# [WHAT THE EXERCISE ASKS]
State how many lines of the entries hold the string "titlebar", and nothing more.
*** RECORDS SHOWN ***
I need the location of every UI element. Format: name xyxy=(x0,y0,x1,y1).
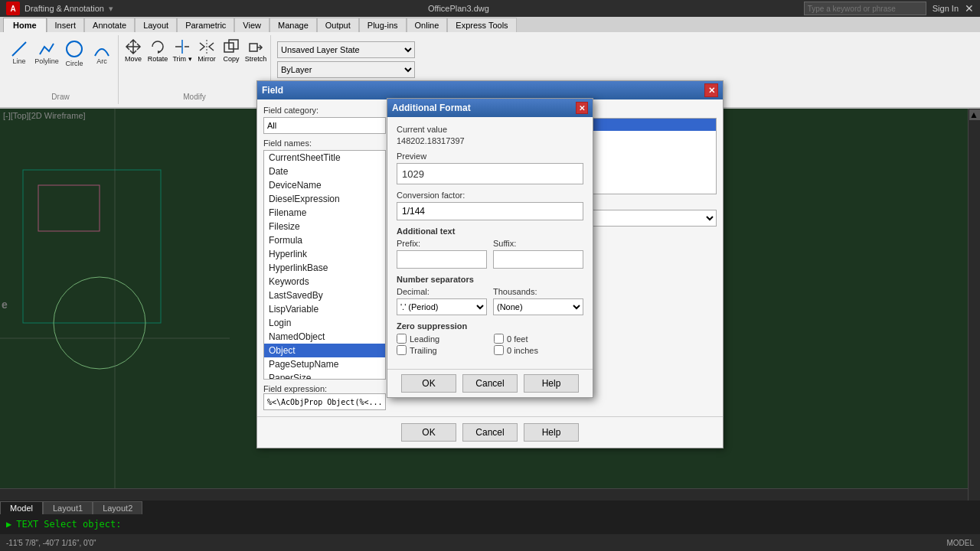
field-name-date[interactable]: Date xyxy=(264,165,385,178)
decimal-label: Decimal: xyxy=(397,287,487,296)
zero-feet-checkbox[interactable] xyxy=(494,334,504,344)
leading-label: Leading xyxy=(410,334,439,344)
zero-inches-checkbox[interactable] xyxy=(494,345,504,355)
bottom-scrollbar[interactable] xyxy=(0,488,968,500)
trim-icon[interactable]: Trim ▾ xyxy=(171,38,194,63)
status-bar: -11'5 7/8", -40'7 1/16", 0'0" MODEL xyxy=(0,534,980,551)
command-bar: ▶ TEXT Select object: xyxy=(0,514,980,534)
conversion-factor-label: Conversion factor: xyxy=(397,191,583,200)
field-name-login[interactable]: Login xyxy=(264,316,385,330)
stretch-icon[interactable]: Stretch xyxy=(244,38,267,63)
svg-rect-1 xyxy=(38,185,100,231)
app-logo: A xyxy=(6,2,20,15)
sign-in-link[interactable]: Sign In xyxy=(933,4,959,13)
tab-layout2[interactable]: Layout2 xyxy=(93,501,142,514)
command-icon: ▶ xyxy=(6,519,11,530)
search-input[interactable] xyxy=(804,2,926,15)
title-bar: A Drafting & Annotation ▾ OfficePlan3.dw… xyxy=(0,0,980,17)
field-category-input[interactable] xyxy=(263,117,386,134)
mirror-icon[interactable]: Mirror xyxy=(195,38,218,63)
tab-model[interactable]: Model xyxy=(0,501,43,514)
close-icon[interactable]: ✕ xyxy=(965,2,974,15)
field-name-diesel[interactable]: DieselExpression xyxy=(264,192,385,206)
add-format-close[interactable]: ✕ xyxy=(576,102,588,114)
coordinates-display: -11'5 7/8", -40'7 1/16", 0'0" xyxy=(6,539,96,547)
field-cancel-button[interactable]: Cancel xyxy=(462,423,518,442)
field-name-namedobject[interactable]: NamedObject xyxy=(264,330,385,344)
workspace-label: Drafting & Annotation xyxy=(24,4,104,13)
trailing-label: Trailing xyxy=(410,346,437,355)
field-name-currentsheet[interactable]: CurrentSheetTitle xyxy=(264,151,385,165)
field-dialog-title: Field xyxy=(262,85,283,96)
field-name-papersize[interactable]: PaperSize xyxy=(264,371,385,380)
copy-icon[interactable]: Copy xyxy=(220,38,243,63)
field-dialog-titlebar: Field ✕ xyxy=(257,81,723,99)
draw-group: Line Polyline Circle Arc Draw xyxy=(3,35,119,104)
circle-icon[interactable]: Circle xyxy=(61,38,87,67)
prefix-input[interactable] xyxy=(397,250,487,269)
field-name-lispvar[interactable]: LispVariable xyxy=(264,302,385,316)
field-dialog-close[interactable]: ✕ xyxy=(704,83,718,97)
trailing-checkbox[interactable] xyxy=(397,345,407,355)
field-name-devicename[interactable]: DeviceName xyxy=(264,178,385,192)
tab-view[interactable]: View xyxy=(234,18,270,32)
tab-annotate[interactable]: Annotate xyxy=(84,18,135,32)
tab-online[interactable]: Online xyxy=(407,18,448,32)
tab-home[interactable]: Home xyxy=(3,18,47,32)
add-format-titlebar: Additional Format ✕ xyxy=(387,99,593,117)
field-name-formula[interactable]: Formula xyxy=(264,233,385,247)
rotate-icon[interactable]: Rotate xyxy=(146,38,169,63)
tab-parametric[interactable]: Parametric xyxy=(177,18,234,32)
svg-rect-0 xyxy=(23,170,161,323)
move-icon[interactable]: Move xyxy=(122,38,145,63)
suffix-label: Suffix: xyxy=(493,239,583,248)
svg-rect-13 xyxy=(250,44,257,51)
suffix-input[interactable] xyxy=(493,250,583,269)
field-name-object[interactable]: Object xyxy=(264,344,385,357)
field-name-lastsavedby[interactable]: LastSavedBy xyxy=(264,289,385,302)
field-names-listbox[interactable]: CurrentSheetTitle Date DeviceName Diesel… xyxy=(263,150,386,380)
tab-layout1[interactable]: Layout1 xyxy=(43,501,93,514)
field-name-hyperlink[interactable]: Hyperlink xyxy=(264,247,385,261)
decimal-select[interactable]: '.' (Period) ',' (Comma) xyxy=(397,298,487,315)
tab-layout[interactable]: Layout xyxy=(135,18,177,32)
zero-inches-label: 0 inches xyxy=(507,346,538,355)
current-value-label: Current value xyxy=(397,125,583,134)
field-expression-input[interactable] xyxy=(263,393,386,410)
tab-plugins[interactable]: Plug-ins xyxy=(359,18,407,32)
field-name-filesize[interactable]: Filesize xyxy=(264,220,385,233)
zero-feet-label: 0 feet xyxy=(507,334,528,344)
polyline-icon[interactable]: Polyline xyxy=(34,38,60,67)
field-name-keywords[interactable]: Keywords xyxy=(264,275,385,289)
thousands-select[interactable]: (None) ',' (Comma) '.' (Period) xyxy=(493,298,583,315)
field-help-button[interactable]: Help xyxy=(524,423,579,442)
tab-output[interactable]: Output xyxy=(317,18,359,32)
tab-express-tools[interactable]: Express Tools xyxy=(447,18,516,32)
add-format-ok-button[interactable]: OK xyxy=(401,374,456,393)
modify-group-label: Modify xyxy=(122,93,267,103)
draw-group-label: Draw xyxy=(6,93,115,103)
layer-dropdown[interactable]: ByLayer xyxy=(277,61,415,78)
add-format-help-button[interactable]: Help xyxy=(524,374,579,393)
current-value-display: 148202.18317397 xyxy=(397,136,583,145)
title-filename: OfficePlan3.dwg xyxy=(428,4,489,13)
modify-group: Move Rotate Trim ▾ Mirror Copy Stretch xyxy=(119,35,271,104)
wireframe-label: [-][Top][2D Wireframe] xyxy=(3,111,86,120)
tab-manage[interactable]: Manage xyxy=(270,18,317,32)
line-icon[interactable]: Line xyxy=(6,38,32,67)
field-expression-label: Field expression: xyxy=(263,384,386,393)
tab-insert[interactable]: Insert xyxy=(47,18,85,32)
arc-icon[interactable]: Arc xyxy=(89,38,115,67)
tab-bar: Model Layout1 Layout2 xyxy=(0,501,142,514)
leading-checkbox[interactable] xyxy=(397,334,407,344)
field-name-filename[interactable]: Filename xyxy=(264,206,385,220)
ribbon-tab-bar: Home Insert Annotate Layout Parametric V… xyxy=(0,17,980,32)
field-name-hyperlinkbase[interactable]: HyperlinkBase xyxy=(264,261,385,275)
scroll-up-btn[interactable]: ▲ xyxy=(969,109,980,120)
right-scrollbar[interactable]: ▲ xyxy=(968,109,980,500)
layer-state-dropdown[interactable]: Unsaved Layer State xyxy=(277,41,415,58)
field-name-pagesetup[interactable]: PageSetupName xyxy=(264,357,385,371)
add-format-cancel-button[interactable]: Cancel xyxy=(462,374,518,393)
conversion-factor-input[interactable] xyxy=(397,202,583,220)
field-ok-button[interactable]: OK xyxy=(401,423,456,442)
***
# [EXPECTED ANSWER]
2